À travers ces définitions, le principe qui sous-tend l’articulation et le décloisonnement est à priori l’établissement de liens directs entre diverses composantes pour les regrouper dans un ensemble cohérent et organisé. Ramenées à notre champ de recherche, ces notions

renverraient à la volonté de lier les activités de grammaire aux activités littéraires. Pour Bilodeau (2005), le décloisonnement, qui est explicitement mentionné dans les prescriptions ministérielles (MELS, 2007), est une orientation didactique qui vise à ce que les apprentissages en grammaire, en lecture et en écriture se recoupent autant que possible dans une même activité ou séquence d’apprentissage afin de permettre à l’apprenant de faire les liens nécessaires à la construction de ses connaissances et au développement de ses capacités langagières (p. 83).

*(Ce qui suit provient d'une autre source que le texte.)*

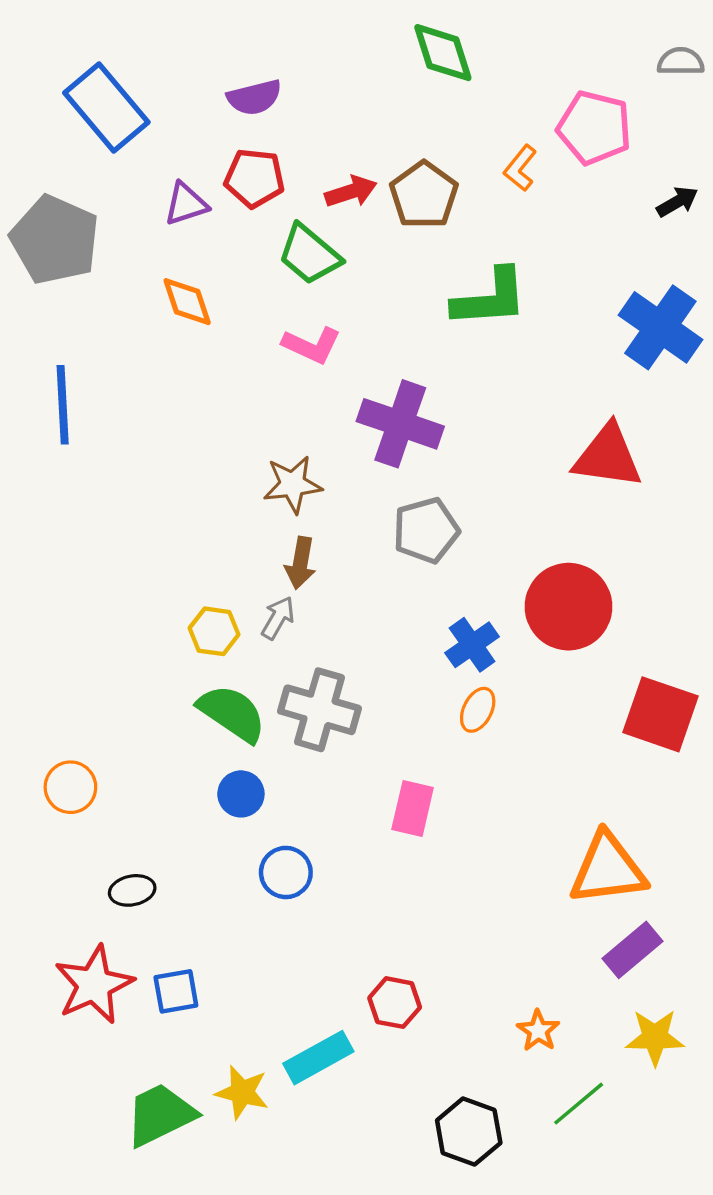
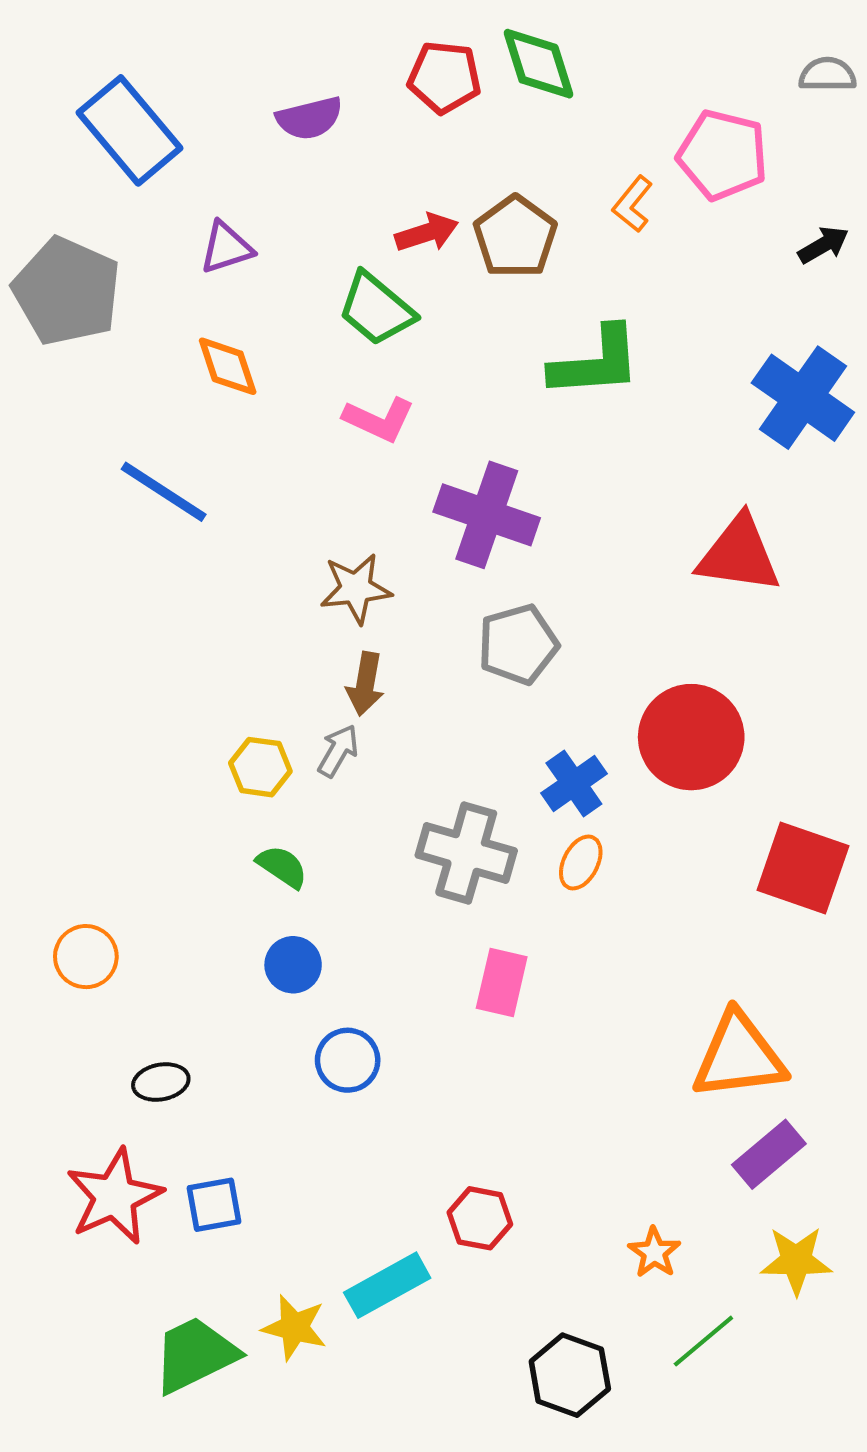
red pentagon: (254, 178) -> (444, 77), moved
blue line: (63, 405) -> (164, 492), moved, turned -54
gray cross: (319, 710) -> (466, 853), moved
green semicircle: (232, 713) -> (282, 867), size x0.6

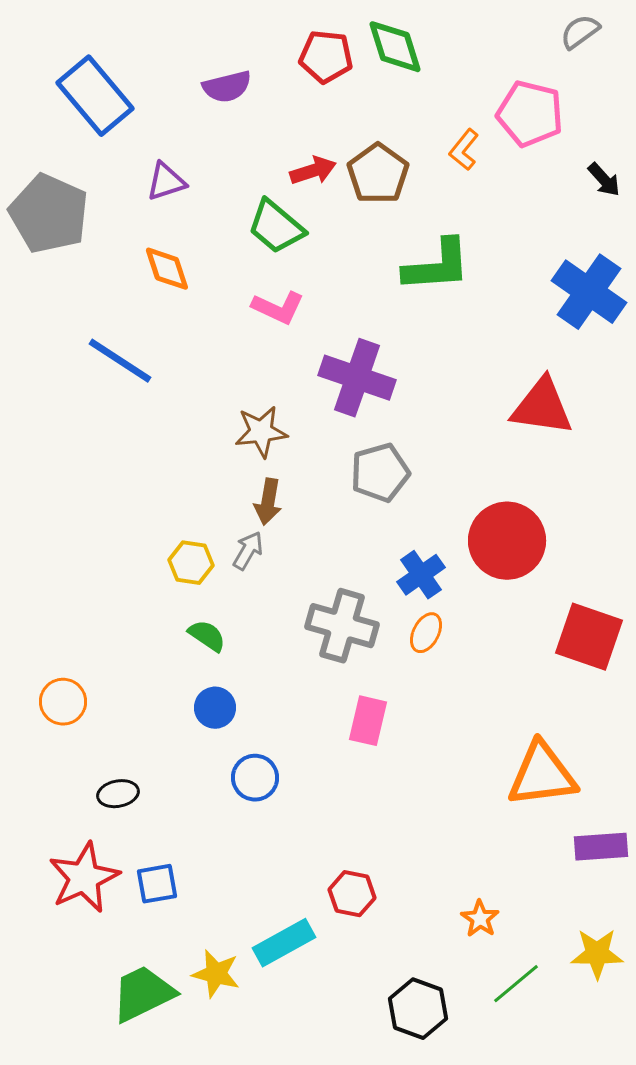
gray semicircle: (827, 75) -> (580, 32), moved, turned -36
black arrow: (823, 245) -> (604, 180), turned 78
purple rectangle: (769, 1154) -> (601, 847), moved, turned 36
yellow star: (796, 1261) -> (597, 954), moved

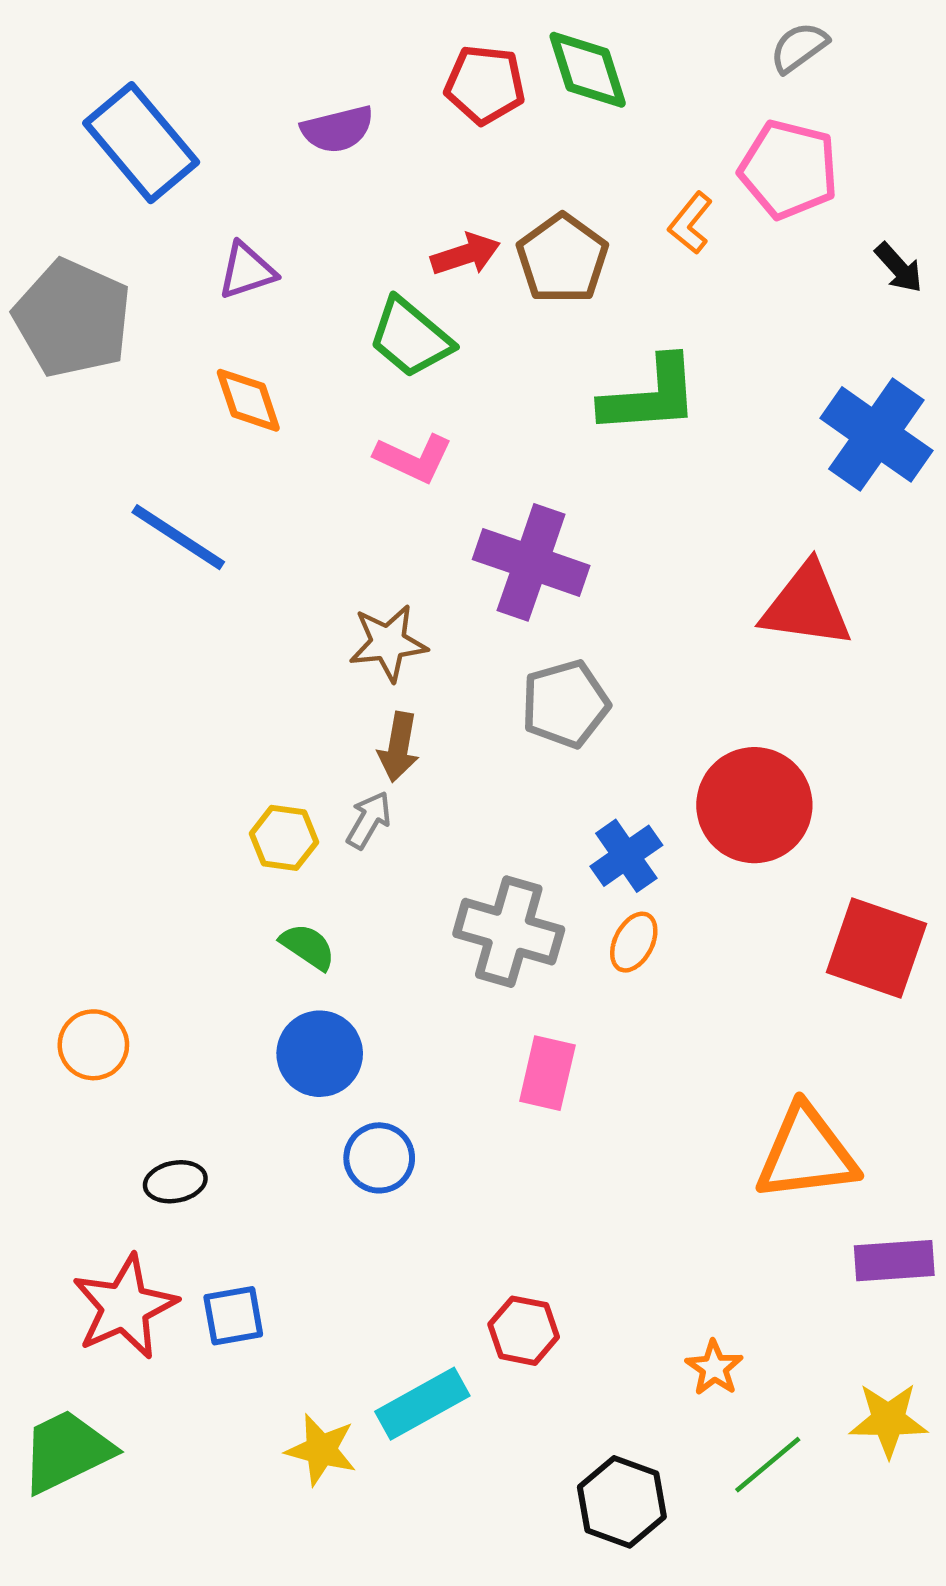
gray semicircle: (580, 32) -> (799, 47), moved
blue circle: (215, 708) -> (320, 1054), size x1.4
green trapezoid: (143, 994) -> (67, 1451), moved

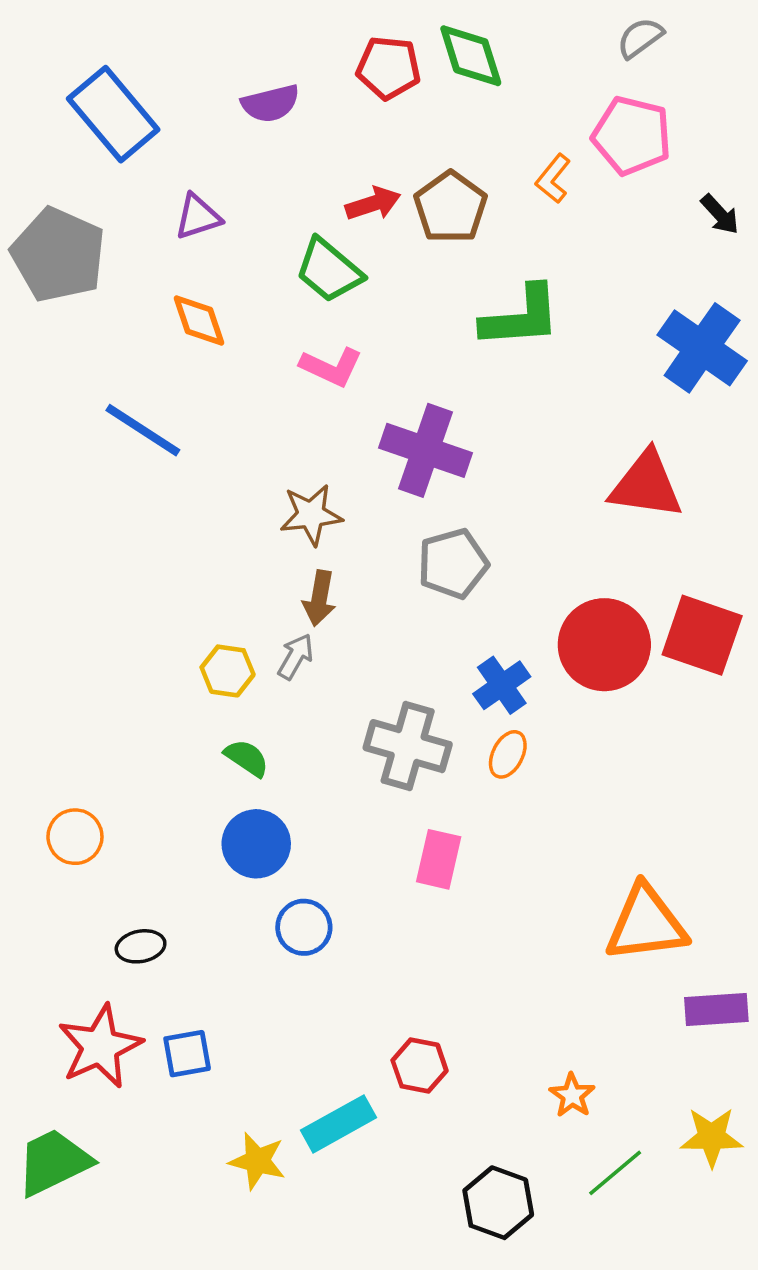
red square: (876, 948) -> (702, 635), moved

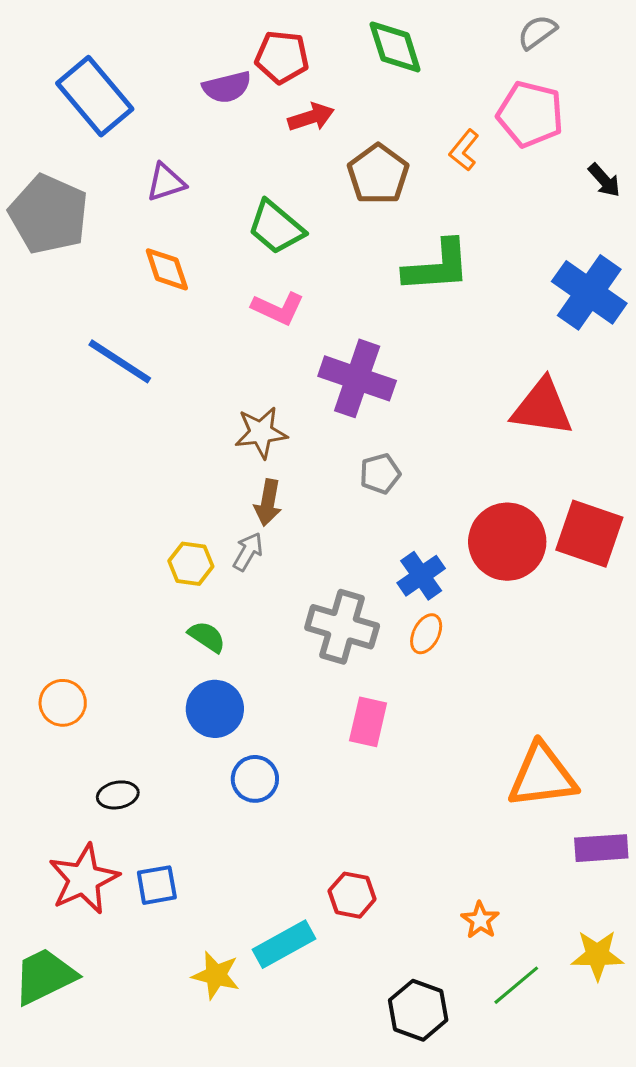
red pentagon: (389, 68) -> (282, 57), moved
red arrow: (373, 204) -> (311, 117), moved
gray pentagon: (453, 564) -> (380, 474), size x0.7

À la lumière de ces définitions, nous préférons la notion d’articulation à celle de décloisonnement, car la première va au-delà de la simple suppression de barrières que préconise le décloisonnement. Elle implique nécessairement que des liens plus spécifiques soient établis entre l’étude de la langue et celle des textes de manière à ce que le travail réalisé dans l’une des composantes nourrisse et enrichisse celui fait dans l’autre (Biao, 2015). La suppression des barrières que véhicule le décloisonnement n’est, selon nous, pas suffisante pour amener les élèves à percevoir l’utilité des apprentissages langagiers pour la compréhension et l’interprétation textuelles. Nous considérons que le travail sur une notion grammaticale devrait enrichir l’analyse des textes en même temps que celle-ci permet de mieux comprendre le fonctionnement de cette notion. Or, seule l’articulation, contrairement au décloisonnement, pourrait permettre la réalisation d’une telle démarche. Elle va au-delà de la suppression des cloisons pour lier et enrichir mutuellement les différents apprentissages.

En didactique du français, il le terme « articulation » signale avant tout une orientation institutionnelle (Chartrand & Boivin, 2005 ; CIIP, 2006 ; 2010) préconisant des liens étroits entre le travail sur la langue et celui portant sur la production et la compréhension textuelles. Barré-De Miniac (1995, 111-112) citée par Chartrand et Boivin renvoie aux années soixante-dix l’affirmation de la nécessité d’articuler lecture et écriture par les initiateurs du mouvement de la rénovation en France.

En définitive, nous retenons que l’articulation est un principe qui commande que des interactions soient faites entre la langue et la littérature, entre la lecture et l’écriture, entre la grammaire et l’écriture, entre la grammaire et la lecture, entre l’oral et l’écrit pour mieux assurer le développement des compétences langagières des élèves. Les interactions à faire

doivent éviter une instrumentalisation des apprentissages, favoriser une autonomie relative des composantes et elles doivent se réaliser dans le cadre de dispositifs didactiques. De fait, il ne peut en aucun cas s’agir d’intégration (Legendre, 2005 ; Marmy-Cusin, 2012), puisque le principe même de l’intégration est de dissoudre une composante dans l’autre. Or, on ne peut articuler que des composantes qui ont une autonomie relative. Nous réfutons donc l’idée d’intégration que nous jugeons à la fois inappropriée, réductrice et contre-productive. En tenant compte des différents objets à travailler dans la classe de français, l’approche d’articulation pourrait, dans une certaine mesure, partir du texte comme élément unificateur qui organise l’ensemble de l’enseignement de français et qui lui donne sens (CIIP, 2006; 2010). Toutefois, comme le soulignent de Pietro et Wirthner (2004), cette articulation est rendue difficilement opérationnalisable dans la classe pour deux raisons : (1) il est peut-être ambitieux ou illusoire de vouloir couvrir le programme en français exclusivement via la production ou la compréhension de texte et (2) il n’existe à ce jour pas de programme articulé de grammaire en lien avec les activités sur les textes. Dans une telle perspective, l’ingénierie didactique collaborative visant à voir la manière dont une telle approche s’opérationnalise dans la classe prend tout son sens.